How well would financial markets work with only 6 months of history?

They can keep their statistic history for as long as they want to, but they can't keep your personal data. It's that simple, so let's stop handwaving strawman scenarios. They can (and should) keep information like "Shares of Moraelin Buttplugs Corp peaked at 1.50 Euro a share last year." But they have no reason to retain info like "Freddy Krueger lives on 22 Elm Street, and bought 2 shares of Dr Kevorkian's Suicide Clinic last year," just because he bought those 2 shares last year.

A financial advisor's or stock broker's job is to trade on the stock market. It's _not_ to collect your personal data and sell it to the highest bidder. It's not their job to data-mine your private information. It's that simple: stick to selling those shares.

Mind you, even for data mining, there's a fine line between information and trivia. Stuff like "which team won the most games last year" is information. You can make an informed prediction for this year based on it. Stuff like "which team won the most games on a Wednesday, in rain, under artificial light" is trivia.

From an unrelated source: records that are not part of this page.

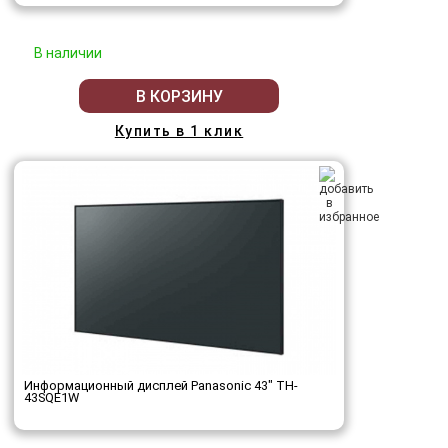
В наличии
В КОРЗИНУ
Купить в 1 клик
Информационный дисплей Panasonic 43" TH-
43SQE1W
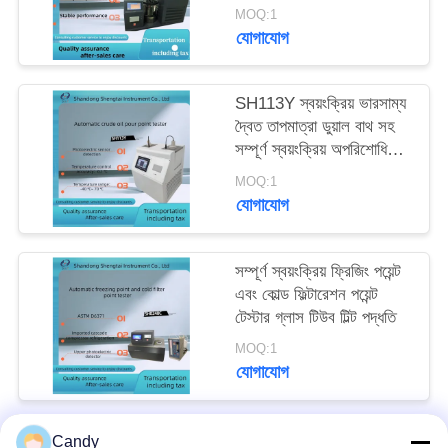
MOQ:1
যোগাযোগ
SH113Y স্বয়ংক্রিয় ভারসাম্য
দ্বৈত তাপমাত্রা ডুয়াল বাথ সহ
সম্পূর্ণ স্বয়ংক্রিয় অপরিশোধিত
তেল ঢালা পয়েন্ট টেস্টার
MOQ:1
যোগাযোগ
সম্পূর্ণ স্বয়ংক্রিয় ফ্রিজিং পয়েন্ট
এবং কোল্ড ফিল্টারেশন পয়েন্ট
টেস্টার গ্লাস টিউব টিল্ট পদ্ধতি
MOQ:1
যোগাযোগ
Candy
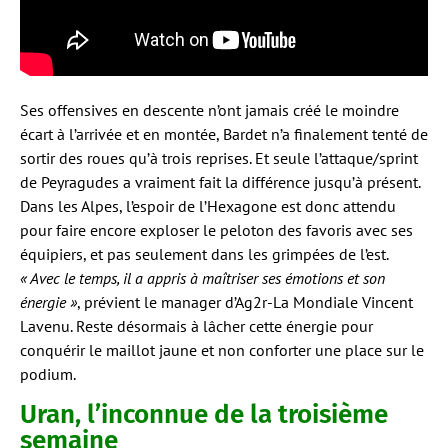
Ses offensives en descente n’ont jamais créé le moindre
écart à l’arrivée et en montée, Bardet n’a finalement tenté de
sortir des roues qu’à trois reprises. Et seule l’attaque/sprint
de Peyragudes a vraiment fait la différence jusqu’à présent.
Dans les Alpes, l’espoir de l’Hexagone est donc attendu
pour faire encore exploser le peloton des favoris avec ses
équipiers, et pas seulement dans les grimpées de l’est.
« Avec le temps, il a appris à maîtriser ses émotions et son
énergie »
, prévient le manager d’Ag2r-La Mondiale Vincent
Lavenu. Reste désormais à lâcher cette énergie pour
conquérir le maillot jaune et non conforter une place sur le
podium.
Uran, l’inconnue de la troisième
semaine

Similarly, "people from Germany buy more economic games than those in the USA" is information. Stuff like "people living on odd numbered houses, and on streets whose name ends in a 'e', and are born on a rainy thursay, buy more economic games" is useless trivia.

"50% of the gamers are between 25 and 50 years old" is information. You can decide a target demographic based on that. "People born on a Tuesday the 14'th have the most gamers, at a whole 0.01% of the total" is trivia. Even if you figured out how to make games especially fit for people born on a Tuesday the 14'th, it's too thin a slice to individually bother with. Etc.

Going too deep into details, slices your data too thin, and produces meaningless trivia.

There simply is _no_ sane justification for the kinds of personal information that especially the USA PHB's try to collect. Other than spamming you personally

Re:RTFA, lemming

[eikonos]

Very nice post, but I would like to point out that all kinds of information follow from IP (e.g. where you live) which helps search for things like restaurants.

I search for restaurants by typing "{restaurant type} {city name}" and there's no need for them to check my IP address.